SUPPLIED RECORDS:

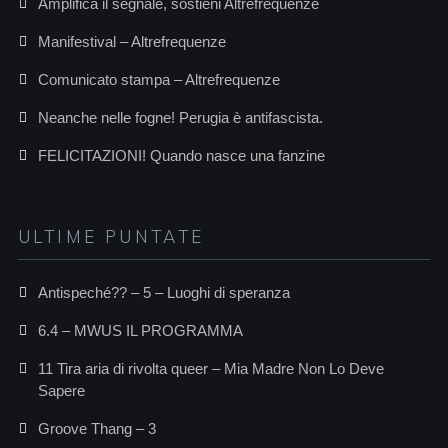
Amplifica il segnale, sostieni Altrefrequenze
Manifestival – Altrefrequenze
Comunicato stampa – Altrefrequenze
Neanche nelle fogne! Perugia è antifascista.
FELICITAZIONI! Quando nasce una fanzine
ULTIME PUNTATE
Antispeché?? – 5 – Luoghi di speranza
6.4 – MWUS IL PROGRAMMA
11 Tira aria di rivolta queer – Mia Madre Non Lo Deve
Sapere
Groove Thang – 3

WORK TASK:
Set down all of the entries exactly as they stand, without any image.

TASK RESULT:
Amplifica il segnale, sostieni Altrefrequenze
Manifestival – Altrefrequenze
Comunicato stampa – Altrefrequenze
Neanche nelle fogne! Perugia è antifascista.
FELICITAZIONI! Quando nasce una fanzine
ULTIME PUNTATE
Antispeché?? – 5 – Luoghi di speranza
6.4 – MWUS IL PROGRAMMA
11 Tira aria di rivolta queer – Mia Madre Non Lo Deve
Sapere
Groove Thang – 3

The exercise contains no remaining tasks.